Apple Perketat Pengawasan Anak di Internet dengan Fitur Terbaru
Dalam upaya meningkatkan keamanan anak di dunia digital, Apple baru-baru ini mengumumkan serangkaian pembaruan yang signifikan untuk fitur parental control dan keamanan anak. Diumumkan dalam ajang WWDC 2026, pembaruan ini akan hadir melalui iOS 27, iPadOS 27, dan macOS 27. Dengan fitur-fitur baru ini, orang tua akan memiliki lebih banyak kontrol atas apa yang diakses anak-anak mereka, serta siapa yang dapat mereka hubungi.

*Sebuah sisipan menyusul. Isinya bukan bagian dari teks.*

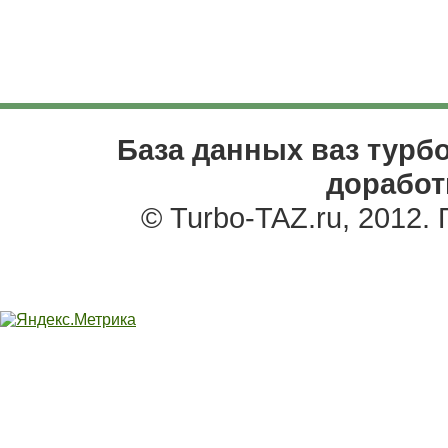
База данных ваз турбо
доработ
© Turbo-TAZ.ru, 2012.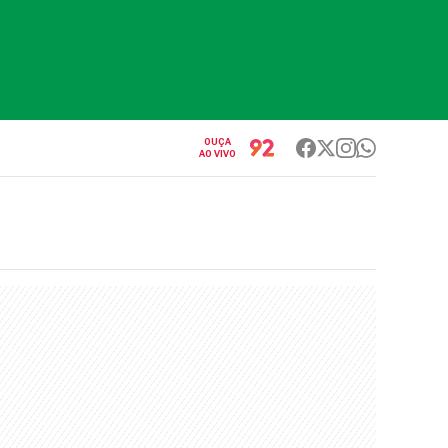
OUÇA
AO VIVO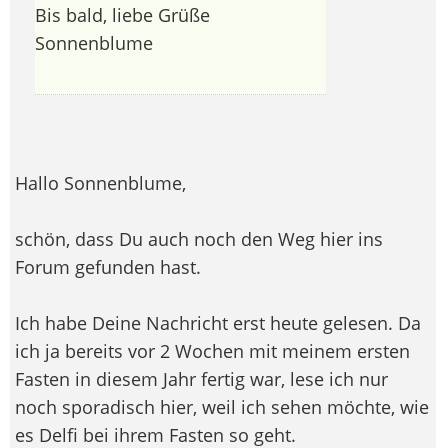
Bis bald, liebe Grüße
Sonnenblume
Hallo Sonnenblume,
schön, dass Du auch noch den Weg hier ins
Forum gefunden hast.
Ich habe Deine Nachricht erst heute gelesen. Da
ich ja bereits vor 2 Wochen mit meinem ersten
Fasten in diesem Jahr fertig war, lese ich nur
noch sporadisch hier, weil ich sehen möchte, wie
es Delfi bei ihrem Fasten so geht.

Meningkatnya Kekhawatiran Terhadap Keamanan Anak
Pembaruan ini muncul di tengah meningkatnya kekhawatiran akan perlindungan anak di dunia maya. Di Indonesia, isu mengenai penggunaan media sosial dan platform digital oleh anak-anak semakin mendapat perhatian. Apple memahami bahwa setiap keluarga memiliki kebutuhan yang berbeda dan berupaya untuk memberikan alat yang dapat disesuaikan dengan situasi masing-masing. Vice President of Health and Fitness Apple, Sumbul Desai, menekankan pentingnya menciptakan teknologi yang tidak hanya memberdayakan, tetapi juga menjaga keamanan pengguna, terutama anak-anak.

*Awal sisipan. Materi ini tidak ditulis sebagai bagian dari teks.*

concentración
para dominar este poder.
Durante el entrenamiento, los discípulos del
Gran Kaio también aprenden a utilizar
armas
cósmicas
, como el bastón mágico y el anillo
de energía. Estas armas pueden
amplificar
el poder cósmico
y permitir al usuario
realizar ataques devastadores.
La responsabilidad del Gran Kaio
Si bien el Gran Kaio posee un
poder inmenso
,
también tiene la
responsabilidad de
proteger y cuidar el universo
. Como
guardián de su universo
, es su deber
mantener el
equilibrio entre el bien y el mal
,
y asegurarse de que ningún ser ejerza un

Fitur 'Ask to Browse' yang Inovatif
Salah satu inovasi yang paling menarik dalam pembaruan ini adalah fitur 'Ask to Browse'. Fitur ini memungkinkan anak untuk meminta izin kepada orang tua sebelum mengakses situs web baru melalui Safari. Sebelumnya, orang tua hanya dapat memberikan persetujuan sebelum anak mengunduh aplikasi dengan fitur 'Ask to Buy'. Dengan adanya 'Ask to Browse', diharapkan orang tua dapat lebih mudah mengontrol akses anak ke konten yang mungkin tidak sesuai dengan usia mereka.
Peningkatan Sistem Child Account
Apple juga memperkuat sistem Child Account yang menjadi dasar perlindungan anak di perangkat mereka. Saat menyiapkan perangkat baru, orang tua akan dibimbing untuk membuat akun anak yang secara otomatis mengaktifkan berbagai pengaturan perlindungan berdasarkan usia. Ini termasuk pembatasan akses ke situs dewasa, pembatasan media yang sesuai umur, dan filter konten di App Store. Akun ini diwajibkan untuk anak-anak di bawah 13 tahun dan dapat digunakan hingga usia 18 tahun.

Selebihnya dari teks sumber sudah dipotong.